Adding the amyloid/tau/neurodegeneration (A/T/N) model of dementia to a clinical model may give an incremental but still significantly increased ability to predict cognitive decline over nearly 5 years, according to findings from a longitudinal cohort study of patients without dementia at baseline.

Courtesy Mayo Clinic
Dr. Clifford Jack Jr.

Although the A/T/N model is still intended only for research purposes, the study came to another important conclusion: About 50% of the memory change associated with normal aging was, in fact, caused by changes associated with Alzheimer’s disease, Clifford R. Jack Jr., MD, and colleagues wrote in JAMA.

The three groups with the fastest rates of memory decline all had abnormal amyloid and either abnormal tau and/or imaging signs of neurodegeneration. “This illustrated a dominant association of memory decline with amyloidosis but only when present in combination with tauopathy, neurodegeneration, or both,” Dr. Jack of the Mayo Clinic, Rochester, Minn., and coauthors wrote.

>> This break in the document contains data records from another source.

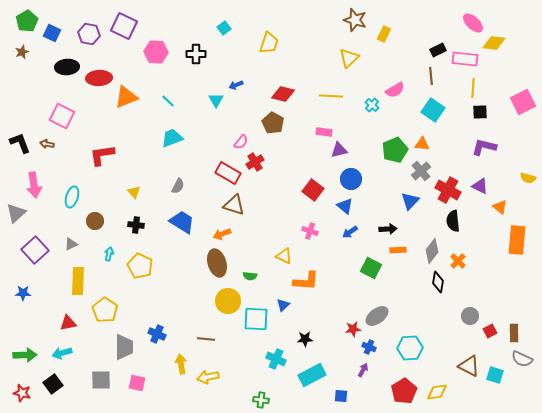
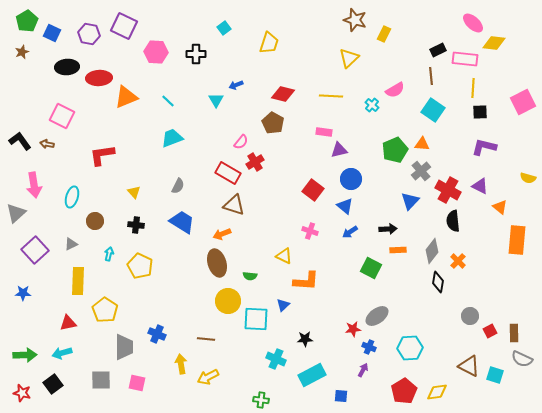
black L-shape at (20, 143): moved 2 px up; rotated 15 degrees counterclockwise
yellow arrow at (208, 377): rotated 15 degrees counterclockwise
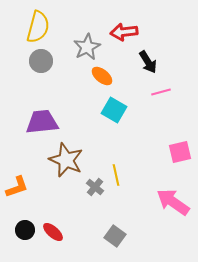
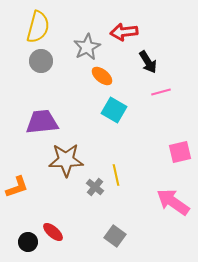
brown star: rotated 24 degrees counterclockwise
black circle: moved 3 px right, 12 px down
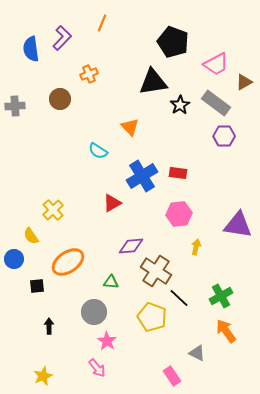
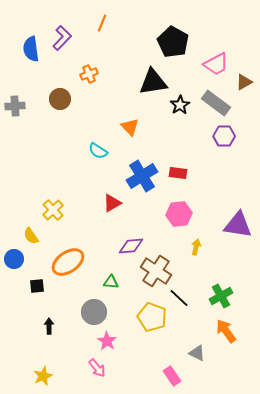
black pentagon: rotated 8 degrees clockwise
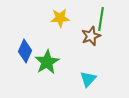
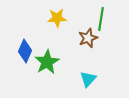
yellow star: moved 3 px left
brown star: moved 3 px left, 2 px down
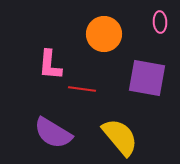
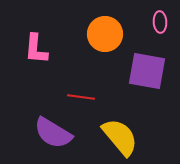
orange circle: moved 1 px right
pink L-shape: moved 14 px left, 16 px up
purple square: moved 7 px up
red line: moved 1 px left, 8 px down
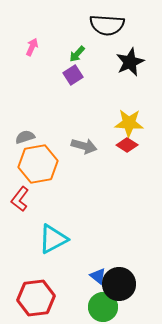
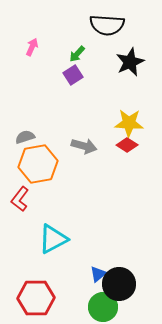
blue triangle: moved 2 px up; rotated 42 degrees clockwise
red hexagon: rotated 6 degrees clockwise
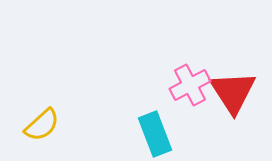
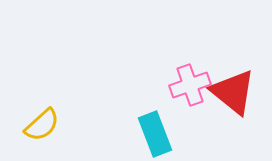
pink cross: rotated 9 degrees clockwise
red triangle: rotated 18 degrees counterclockwise
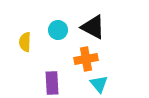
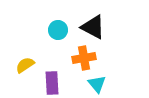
yellow semicircle: moved 23 px down; rotated 54 degrees clockwise
orange cross: moved 2 px left, 1 px up
cyan triangle: moved 2 px left
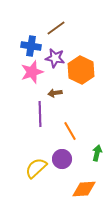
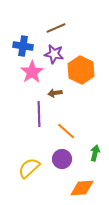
brown line: rotated 12 degrees clockwise
blue cross: moved 8 px left
purple star: moved 1 px left, 4 px up
pink star: rotated 15 degrees counterclockwise
purple line: moved 1 px left
orange line: moved 4 px left; rotated 18 degrees counterclockwise
green arrow: moved 2 px left
yellow semicircle: moved 7 px left
orange diamond: moved 2 px left, 1 px up
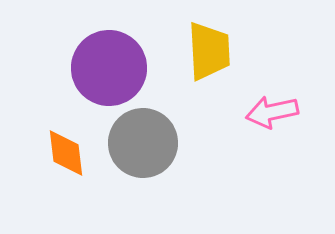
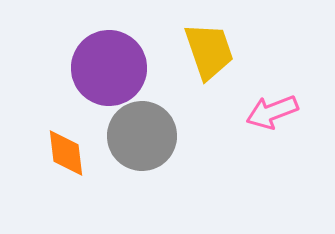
yellow trapezoid: rotated 16 degrees counterclockwise
pink arrow: rotated 9 degrees counterclockwise
gray circle: moved 1 px left, 7 px up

A/T/N, also known as the National Institute on Aging and Alzheimer’s Association Research Framework, is based on objective amyloid and tau biomarkers and imaging markers of neurodegeneration and is intended to more accurately differentiate Alzheimer’s from other dementias and, potentially, to stage the disease and predict and track decline. It generates eight clinical profiles that can identify Alzheimer’s, rule it out, or include it as a possible diagnosis.

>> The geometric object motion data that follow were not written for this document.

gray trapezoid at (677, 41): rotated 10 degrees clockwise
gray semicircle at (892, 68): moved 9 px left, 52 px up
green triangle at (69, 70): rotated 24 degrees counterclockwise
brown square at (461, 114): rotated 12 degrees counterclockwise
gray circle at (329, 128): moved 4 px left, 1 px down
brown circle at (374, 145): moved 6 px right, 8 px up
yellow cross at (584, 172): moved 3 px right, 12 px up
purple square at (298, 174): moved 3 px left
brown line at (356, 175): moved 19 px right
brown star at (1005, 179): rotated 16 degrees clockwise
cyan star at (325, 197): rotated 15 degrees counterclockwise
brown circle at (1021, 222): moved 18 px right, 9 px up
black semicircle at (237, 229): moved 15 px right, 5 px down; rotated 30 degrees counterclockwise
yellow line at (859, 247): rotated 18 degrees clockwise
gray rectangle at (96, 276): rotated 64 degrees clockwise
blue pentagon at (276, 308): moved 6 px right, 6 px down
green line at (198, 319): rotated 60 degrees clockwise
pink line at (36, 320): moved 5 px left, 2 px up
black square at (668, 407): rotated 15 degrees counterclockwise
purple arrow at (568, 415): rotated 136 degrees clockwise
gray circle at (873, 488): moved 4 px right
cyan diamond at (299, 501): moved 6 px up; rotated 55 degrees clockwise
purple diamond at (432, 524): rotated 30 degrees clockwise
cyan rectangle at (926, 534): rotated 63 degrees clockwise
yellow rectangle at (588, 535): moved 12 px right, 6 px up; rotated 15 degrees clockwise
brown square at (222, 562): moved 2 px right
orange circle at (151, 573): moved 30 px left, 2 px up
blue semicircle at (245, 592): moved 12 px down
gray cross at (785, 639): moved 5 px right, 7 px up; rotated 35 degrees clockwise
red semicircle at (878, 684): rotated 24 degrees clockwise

The study comprised 480 elderly individuals enrolled in the Mayo Clinic Study on Aging. Median age of the participants ranged from 67 years in one of the eight clinical profiles (A–/T–/N–) to 83 years in another (A+/T+/N+). Most (92%) were cognitively normal; the remainder had mild cognitive impairment (MCI). They were followed for a median of 4.8 years.

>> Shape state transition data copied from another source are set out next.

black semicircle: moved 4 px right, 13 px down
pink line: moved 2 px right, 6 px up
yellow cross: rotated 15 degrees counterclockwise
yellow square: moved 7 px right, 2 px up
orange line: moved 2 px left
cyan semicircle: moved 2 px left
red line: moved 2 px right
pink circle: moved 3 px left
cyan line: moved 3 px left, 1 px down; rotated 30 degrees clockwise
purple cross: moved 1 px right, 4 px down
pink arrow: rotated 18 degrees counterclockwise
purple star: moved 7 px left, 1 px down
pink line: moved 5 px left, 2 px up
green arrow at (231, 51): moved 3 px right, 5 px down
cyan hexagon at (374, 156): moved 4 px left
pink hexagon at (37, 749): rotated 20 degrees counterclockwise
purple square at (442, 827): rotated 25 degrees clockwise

Both amyloid and tau were measured with PET imaging; neuropathology was represented by MRI scans of cortical thickness. Most (n = 140) were negative for all biomarkers (A–/T–/N–). The group positive for all markers (A+/T+/N+) had the largest proportion of MCI subjects (30%). The apolipoprotein E epsilon 4 (APOE4) genotype was more common among the A+ groups than it was among the A– groups (40% vs. 21%).

The individual cognitive decline trajectories varied considerably by age and within each classification group. Only 7% of the A–/T–/N– group were 80 years or older, and only 2% of the A+/N+/T+ group were younger than 70 years.



In a clinical model, age and APOE4 status were significantly associated with faster rates of memory decline. Sex, education, and a cardiovascular/metabolic model were not, however.

“The estimated rate of memory decline in a 75-year-old individual who was an APOE4 noncarrier was –0.04 z-score units per year,” the authors wrote. “An 85-year-old individual who was also an APOE4 noncarrier could be expected to have a decline of –0.08 units per year, while a 75-year-old E4 carrier could be expected to have a decline of –0.08 units per year.”

Every 10 years of additional age was associated with a significant median worsening of 0.4 on z score for memory. A 4-year difference in education was associated with a 0.6-unit higher memory score, while APOE4 carriers had a 0.3-unit lower memory score.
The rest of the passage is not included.